▶ The task
The answer must be an exact copy of the records, with every picture removed.

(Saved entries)
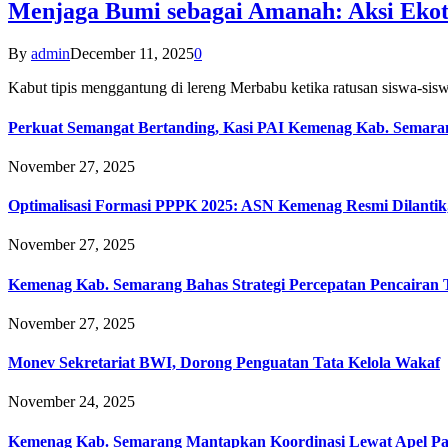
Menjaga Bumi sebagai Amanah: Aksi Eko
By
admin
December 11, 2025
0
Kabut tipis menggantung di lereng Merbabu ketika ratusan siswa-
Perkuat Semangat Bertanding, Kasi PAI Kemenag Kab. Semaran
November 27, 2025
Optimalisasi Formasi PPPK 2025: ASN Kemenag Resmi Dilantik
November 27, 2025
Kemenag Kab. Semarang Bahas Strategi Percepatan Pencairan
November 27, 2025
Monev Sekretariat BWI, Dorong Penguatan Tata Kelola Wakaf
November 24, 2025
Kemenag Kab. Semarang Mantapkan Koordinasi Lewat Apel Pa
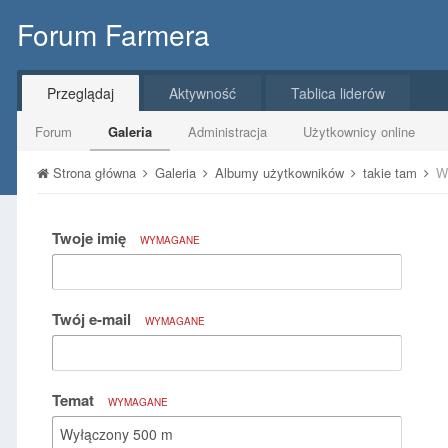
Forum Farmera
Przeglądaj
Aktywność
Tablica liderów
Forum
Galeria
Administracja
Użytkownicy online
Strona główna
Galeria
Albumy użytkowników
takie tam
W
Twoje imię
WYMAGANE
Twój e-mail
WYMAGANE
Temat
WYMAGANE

▶ Response to this task
Menjaga Bumi sebagai Amanah: Aksi Eko
By
admin
December 11, 2025
0
Kabut tipis menggantung di lereng Merbabu ketika ratusan siswa-
Perkuat Semangat Bertanding, Kasi PAI Kemenag Kab. Semaran
November 27, 2025
Optimalisasi Formasi PPPK 2025: ASN Kemenag Resmi Dilantik
November 27, 2025
Kemenag Kab. Semarang Bahas Strategi Percepatan Pencairan
November 27, 2025
Monev Sekretariat BWI, Dorong Penguatan Tata Kelola Wakaf
November 24, 2025
Kemenag Kab. Semarang Mantapkan Koordinasi Lewat Apel Pa
Forum Farmera
Przeglądaj
Aktywność
Tablica liderów
Forum
Galeria
Administracja
Użytkownicy online
Strona główna
Galeria
Albumy użytkowników
takie tam
W
Twoje imię
WYMAGANE
Twój e-mail
WYMAGANE
Temat
WYMAGANE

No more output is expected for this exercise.